Course of Plasmodium infection studied using 2D-COS on human erythrocytes.

Background: The threat of malaria is still present in the world. Recognizing the type of parasite is important in determining a treatment plan. The golden routine involves microscopic diagnostics of Giemsa-stained thin blood smears, however, alternative methods are also constantly being sought, in order to gain an additional insight into the course of the disease. Spectroscopic methods, e.g., Raman spectroscopy, are becoming increasingly popular, due to the non-destructive nature of these techniques.

Methods: The study included patients hospitalized for malaria caused by Plasmodium falciparum or Plasmodium vivax, in the Department of Infectious Diseases at the University Hospital in Krakow, Poland, as well as healthy volunteers. The aim of this study was to assess the possibility of using Raman spectroscopy and 2D correlation (2D-COS) spectroscopy in understanding the structural changes in erythrocytes depending on the type of attacking parasite. EPR spectroscopy and two-trace two-dimensional (2T2D) correlation was also used to examine the specificity of paramagnetic centres found in the infected human blood.

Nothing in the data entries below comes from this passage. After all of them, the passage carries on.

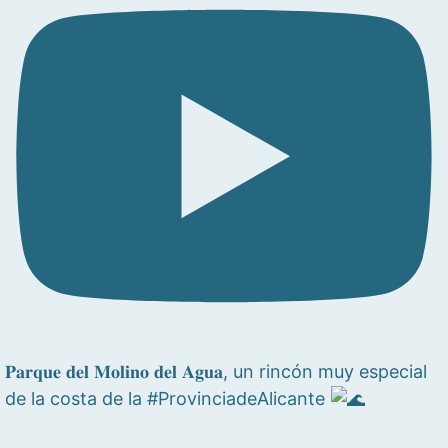
𝐏𝐚𝐫𝐪𝐮𝐞 𝐝𝐞𝐥 𝐌𝐨𝐥𝐢𝐧𝐨 𝐝𝐞𝐥 𝐀𝐠𝐮𝐚, un rincón muy especial
de la costa de la #ProvinciadeAlicante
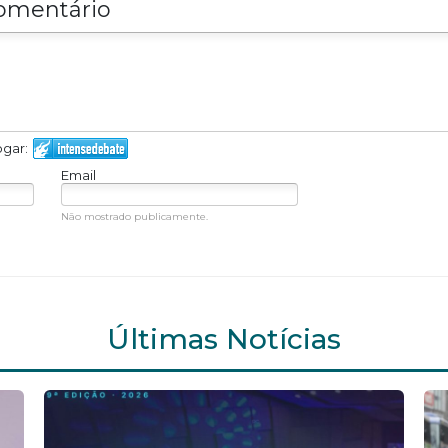
omentário
ogar:
Email
Não mostrado publicamente.
Últimas Notícias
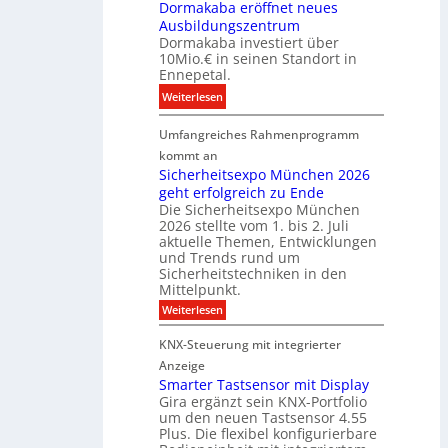
e
Dormakaba eröffnet neues
g
t
i
Ausbildungszentrum
i
i
Dormakaba investiert über
g
t
o
10Mio.€ in seinen Standort in
e
a
n
Ennepetal.
n
l
s
:
Weiterlesen
e
e
p
D
n
B
a
Umfangreiches Rahmenprogramm
o
M
r
r
r
kommt an
a
a
t
m
Sicherheitsexpo München 2026
r
n
n
geht erfolgreich zu Ende
a
k
d
e
Die Sicherheitsexpo München
k
e
f
r
2026 stellte vom 1. bis 2. Juli
a
r
aktuelle Themen, Entwicklungen
b
b
ü
und Trends rund um
e
a
Sicherheitstechniken in den
h
i
e
Mittelpunkt.
e
M
r
:
Weiterlesen
s
D
S
ö
t
T
i
f
KNX-Steuerung mit integrierter
e
c
T
f
h
Anzeige
r
e
e
n
Smarter Tastsensor mit Display
k
r
c
e
Gira ergänzt sein KNX-Portfolio
e
h
h
um den neuen Tastsensor 4.55
t
e
n
n
Plus. Die flexibel konfigurierbare
i
n
n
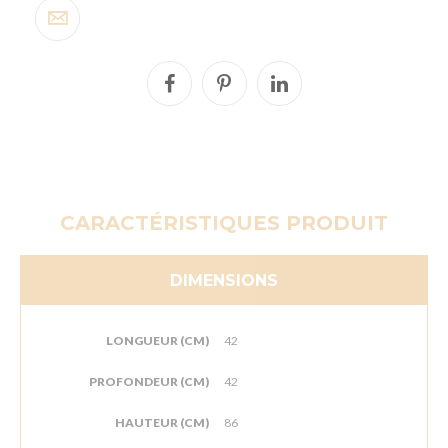
CARACTÉRISTIQUES PRODUIT
DIMENSIONS
LONGUEUR (CM)
42
PROFONDEUR (CM)
42
HAUTEUR (CM)
86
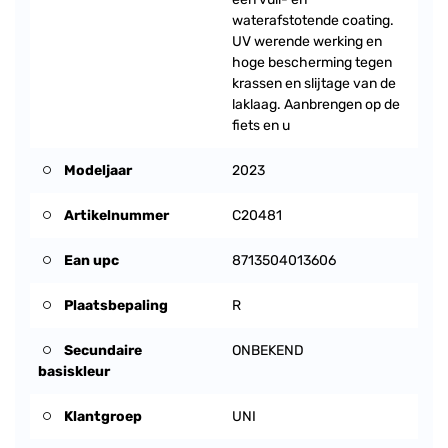
waterafstotende coating.
UV werende werking en
hoge bescherming tegen
krassen en slijtage van de
laklaag. Aanbrengen op de
fiets en u
Modeljaar
2023
Artikelnummer
C20481
Ean upc
8713504013606
Plaatsbepaling
R
Secundaire
ONBEKEND
basiskleur
Klantgroep
UNI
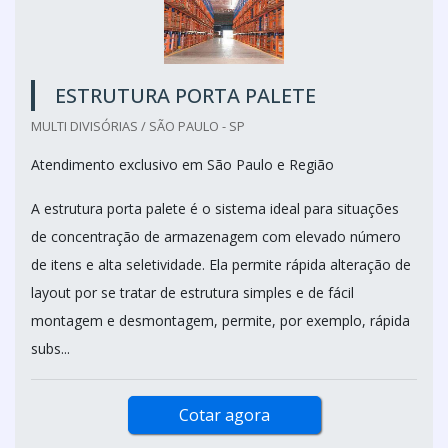
ESTRUTURA PORTA PALETE
MULTI DIVISÓRIAS / SÃO PAULO - SP
Atendimento exclusivo em São Paulo e Região
A estrutura porta palete é o sistema ideal para situações
de concentração de armazenagem com elevado número
de itens e alta seletividade. Ela permite rápida alteração de
layout por se tratar de estrutura simples e de fácil
montagem e desmontagem, permite, por exemplo, rápida
subs...
Cotar agora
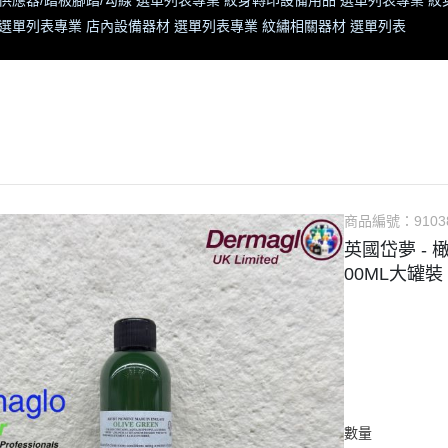
供應器/踏板腳踏/勾線 選單列表
專業 紋身轉印設備用品 選單列表
專業 紋
 選單列表
專業 店內設備器材 選單列表
專業 紋繡相關器材 選單列表
商品編號：
9103
英國岱夢 - 橄欖綠
00ML大罐裝
數量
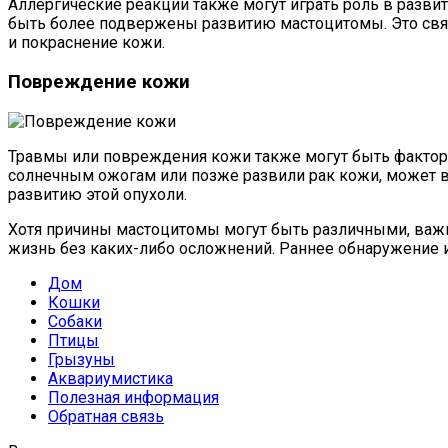
Аллергические реакции также могут играть роль в разви
быть более подвержены развитию мастоцитомы. Это связ
и покраснение кожи.
Повреждение кожи
Травмы или повреждения кожи также могут быть факторо
солнечным ожогам или позже развили рак кожи, может 
развитию этой опухоли.
Хотя причины мастоцитомы могут быть различными, важн
жизнь без каких-либо осложнений. Раннее обнаружение 
Дом
Кошки
Собаки
Птицы
Грызуны
Аквариумистика
Полезная информация
Обратная связь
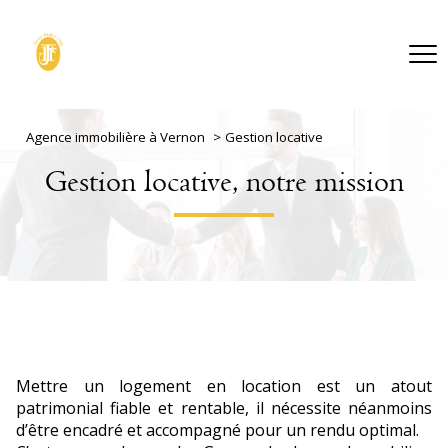
Agence immobilière à Vernon
Gestion locative
Gestion locative, notre mission
Mettre un logement en location est un atout
patrimonial fiable et rentable, il nécessite néanmoins
d’être encadré et accompagné pour un rendu optimal.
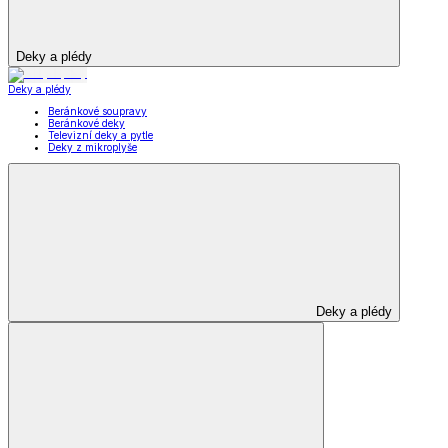
Deky a plédy
Deky a plédy
Beránkové soupravy
Beránkové deky
Televizní deky a pytle
Deky z mikroplyše
Deky a plédy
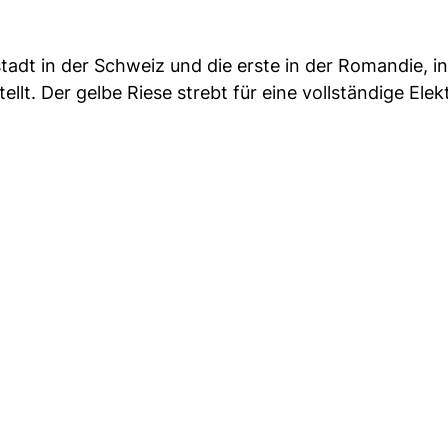
tadt in der Schweiz und die erste in der Romandie, in
llt. Der gelbe Riese strebt für eine vollständige Elekt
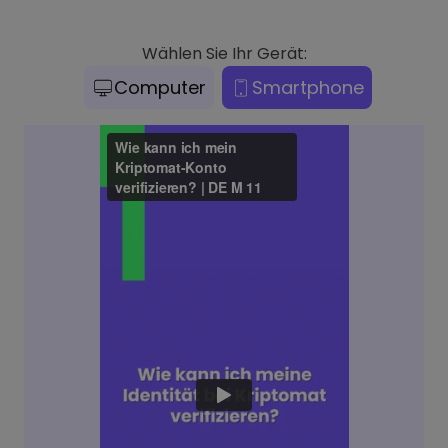
Wählen Sie Ihr Gerät:
Computer
Smartphone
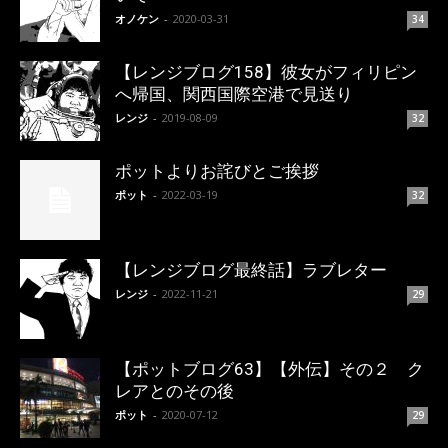
オノケン
-
2020-03-31
34
【レンジブログ158】彼女がフィリピン
へ帰国、関西国際空港で見送り
レンジ
-
2019-08-09
32
ポットよりお詫びとご挨拶
ポット
-
2022-03-19
32
【レンジブログ最終話】ラブレター
レンジ
-
2022-11-21
29
【ポットブログ63】【外伝】その２ ク
レアとのその後
ポット
-
2020-07-12
29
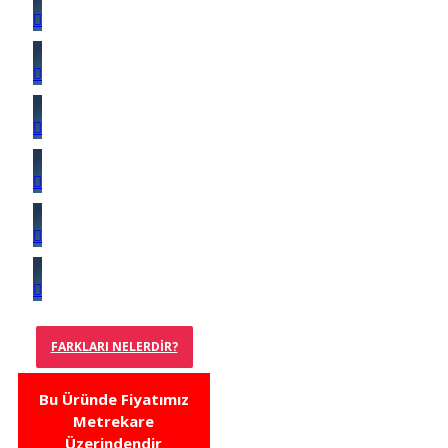
FARKLARI NELERDIR?
Bu Üründe Fiyatımız
Metrekare
Üzerindendir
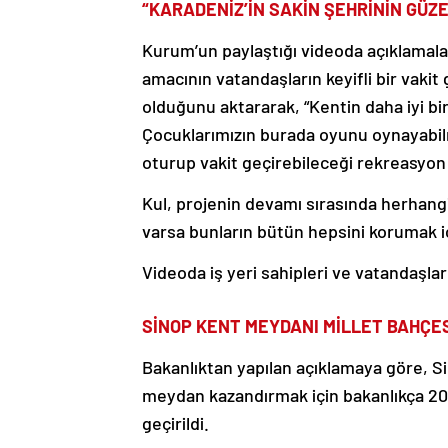
“KARADENİZ’İN SAKİN ŞEHRİNİN GÜZE
Kurum’un paylaştığı videoda açıklamala
amacının vatandaşların keyifli bir vakit
olduğunu aktararak, “Kentin daha iyi bir 
Çocuklarımızın burada oyunu oynayabilm
oturup vakit geçirebileceği rekreasyon a
Kul, projenin devamı sırasında herhang
varsa bunların bütün hepsini korumak iç
Videoda iş yeri sahipleri ve vatandaşlar
SİNOP KENT MEYDANI MİLLET BAHÇES
Bakanlıktan yapılan açıklamaya göre, Sin
meydan kazandırmak için bakanlıkça 202
geçirildi.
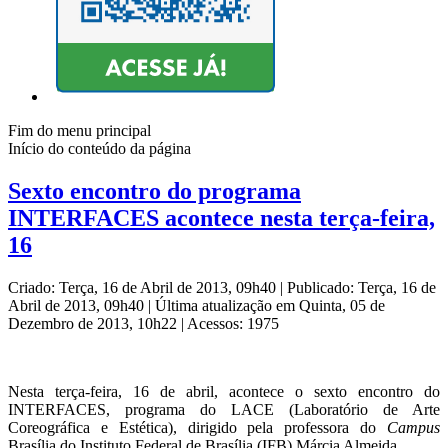
Fim do menu principal
Início do conteúdo da página
Sexto encontro do programa
INTERFACES acontece nesta terça-feira,
16
Criado: Terça, 16 de Abril de 2013, 09h40
|
Publicado: Terça, 16 de
Abril de 2013, 09h40
|
Última atualização em Quinta, 05 de
Dezembro de 2013, 10h22
|
Acessos: 1975
Nesta terça-feira, 16 de abril, acontece o sexto encontro do
INTERFACES, programa do LACE (Laboratório de Arte
Coreográfica e Estética), dirigido pela professora do
Campus
Brasília do Instituto Federal de Brasília (IFB) Márcia Almeida.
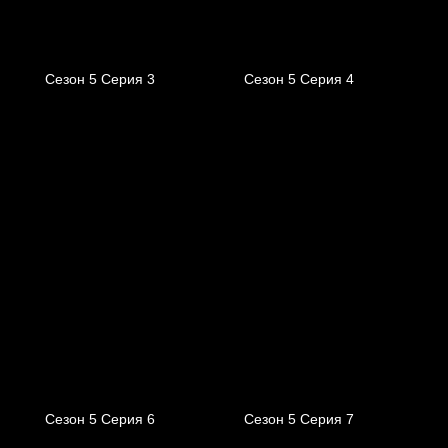
Сезон 5 Серия 3
Сезон 5 Серия 4
Сезон 5 Серия 6
Сезон 5 Серия 7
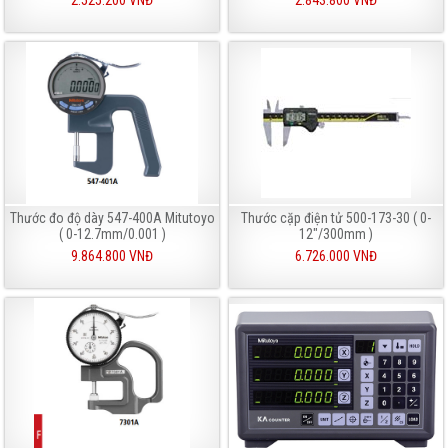
2.525.200 VNĐ
2.843.800 VNĐ
Thước đo độ dày 547-400A Mitutoyo
Thước cặp điện tử 500-173-30 ( 0-
( 0-12.7mm/0.001 )
12"/300mm )
9.864.800 VNĐ
6.726.000 VNĐ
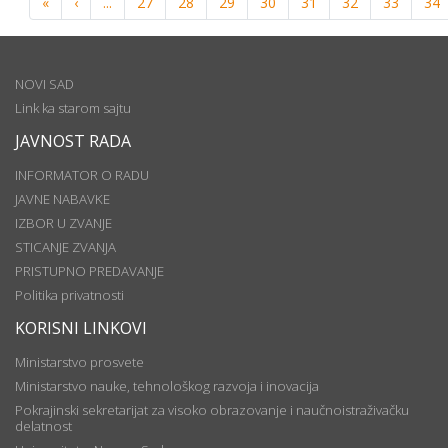
«
‹
...
27
28
29
30
31
32
33
34
NOVI SAD
Link ka starom sajtu
JAVNOST RADA
INFORMATOR O RADU
JAVNE NABAVKE
IZBOR U ZVANJE
STICANJE ZVANJA
PRISTUPNO PREDAVANJE
Politika privatnosti
KORISNI LINKOVI
Ministarstvo prosvete
Ministarstvo nauke, tehnološkog razvoja i inovacija
Pokrajinski sekretarijat za visoko obrazovanje i naučnoistraživačku
delatnost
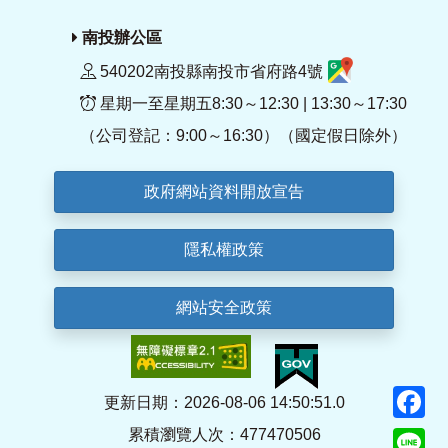
南投辦公區
540202南投縣南投市省府路4號
星期一至星期五8:30～12:30 | 13:30～17:30
（公司登記：9:00～16:30）（國定假日除外）
政府網站資料開放宣告
隱私權政策
網站安全政策
F
更新日期：2026-08-06 14:50:51.0
累積瀏覽人次：477470506
Li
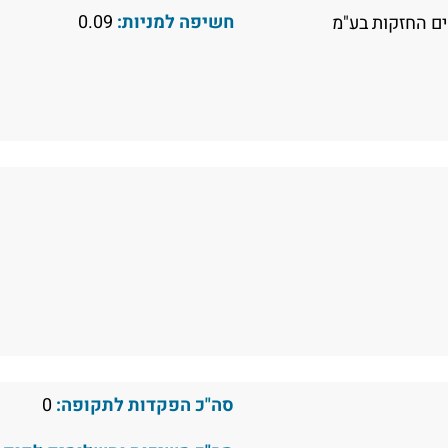
חשיפה למניות:
0.09
ם החזקות בע"מ
סה"כ הפקדות לתקופה:
0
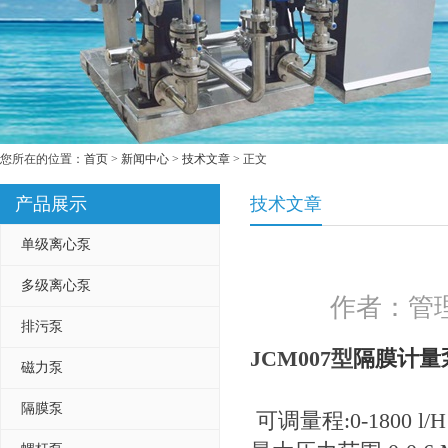
您所在的位置：
首页
>
新闻中心
>
技术文章
> 正文
产品展示
技术文章
单级离心泵
多级离心泵
作者：管理
排污泵
JCM007型
隔膜计量
磁力泵
隔膜泵
可调量程:0-1800 l/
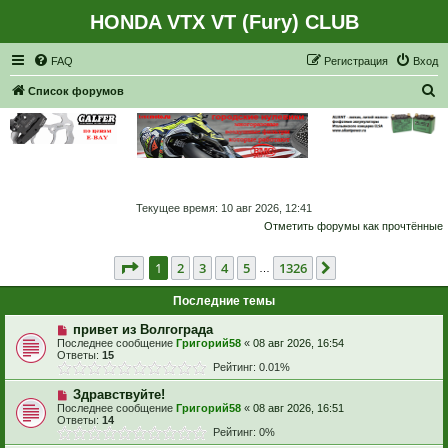
HONDA VTX VT (Fury) CLUB
Регистрация
FAQ
Р
е
г
и
с
т
р
а
ц
и
я
Вход
П
Список форумов
о
и
с
к
Текущее время: 10 авг 2026, 12:41
Отметить форумы как прочтённые
Страница
1
из
1326
1
2
3
4
5
1326
След.
…
Последние темы
привет из Волгограда
Последнее сообщение
Григорий58
«
08 авг 2026, 16:54
Ответы:
15
Рейтинг: 0.01%
Здравствуйте!
Последнее сообщение
Григорий58
«
08 авг 2026, 16:51
Ответы:
14
Рейтинг: 0%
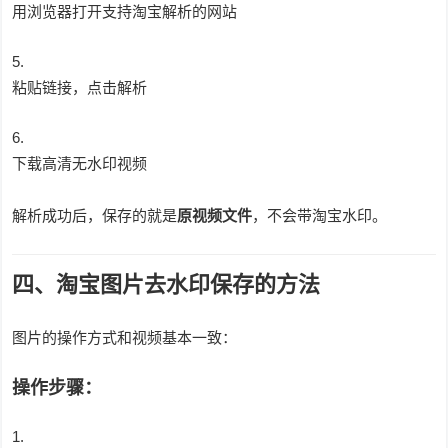
用浏览器打开支持淘宝解析的网站
粘贴链接，点击解析
下载高清无水印视频
解析成功后，保存的就是
原视频文件
，不会带淘宝水印。
四、淘宝图片去水印保存的方法
图片的操作方式和视频基本一致：
操作步骤：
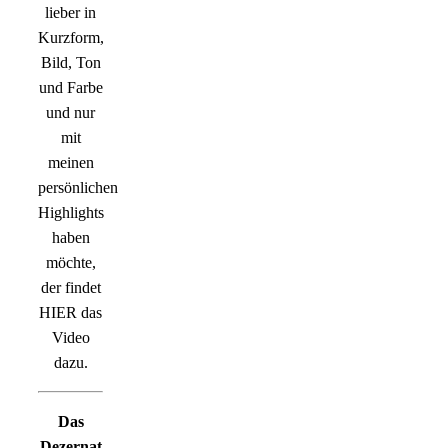
lieber in
Kurzform,
Bild, Ton
und Farbe
und nur
mit
meinen
persönlichen
Highlights
haben
möchte,
der findet
HIER das
Video
dazu.
Das
Dezernat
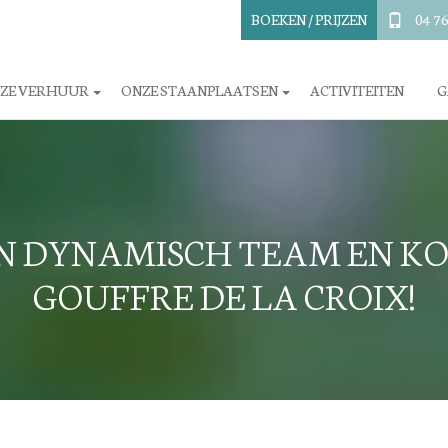
BOEKEN / PRIJZEN
04 76
ZE VERHUUR
ONZE STAANPLAATSEN
ACTIVITEITEN
G
EN DYNAMISCH TEAM EN K
GOUFFRE DE LA CROIX!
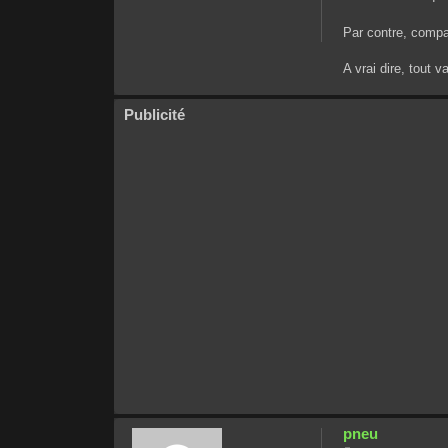
Par contre, compa
A vrai dire, tout 
Publicité
pneu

Results: Two-dimensional (2D) correlation spectroscopy facilitates the identification of the hidden relationship, allowing for the discrimination of Raman spectra obtained during the course of disease in human red blood cells, infected by P. falciparum or P. vivax. Synchronous cross-peaks indicate the processes taking place inside the erythrocyte during the export of the parasite protein towards the cell membrane. In contrast, moieties that generate asynchronous 2D cross-peaks are characteristic of the respective ligand-receptor domains. These changes observed during the course of the infection, have different dynamics for P. falciparum and P. vivax, as indicated by the asynchronous correlation cross-peaks. Two-trace two-dimensional (2T2D) spectroscopy, applied to EPR spectra of blood at the beginning of the infection, showed differences between P. falciparum and P. vivax.

Conclusions: A unique feature of 2D-COS is the ability to discriminate the collected Raman and EPR spectra. The changes observed during the course of a malaria infection have different dynamics for P. falciparum and P. vivax, indicated by the reverse sequence of events. For each type of parasite, a specific recycling process for iron was observed in the infected blood.